Activity.
Look through the data below, and copy each line that carries the word "encuentran".

[Stored data entries]
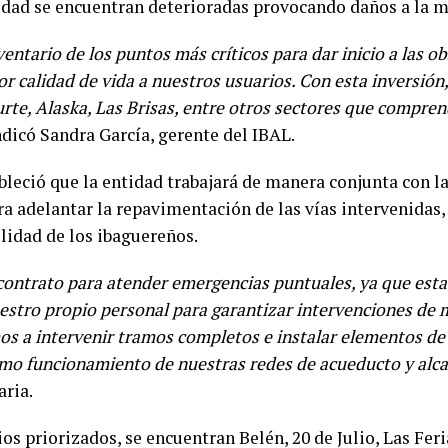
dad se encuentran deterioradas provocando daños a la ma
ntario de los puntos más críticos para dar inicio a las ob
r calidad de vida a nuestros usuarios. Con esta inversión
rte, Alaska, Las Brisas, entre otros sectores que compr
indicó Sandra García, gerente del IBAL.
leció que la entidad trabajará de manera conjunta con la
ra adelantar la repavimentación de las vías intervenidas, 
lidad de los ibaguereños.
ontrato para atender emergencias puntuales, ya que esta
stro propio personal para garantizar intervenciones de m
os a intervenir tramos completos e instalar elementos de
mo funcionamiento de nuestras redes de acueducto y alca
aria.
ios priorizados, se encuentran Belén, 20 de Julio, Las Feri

--

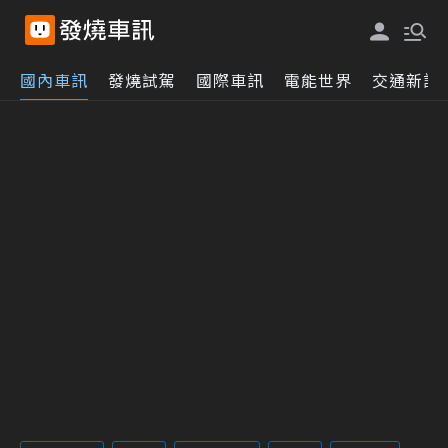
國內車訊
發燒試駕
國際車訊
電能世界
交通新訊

Answer space.
dad se encuentran deterioradas provocando daños a la ma
ios priorizados, se encuentran Belén, 20 de Julio, Las Feri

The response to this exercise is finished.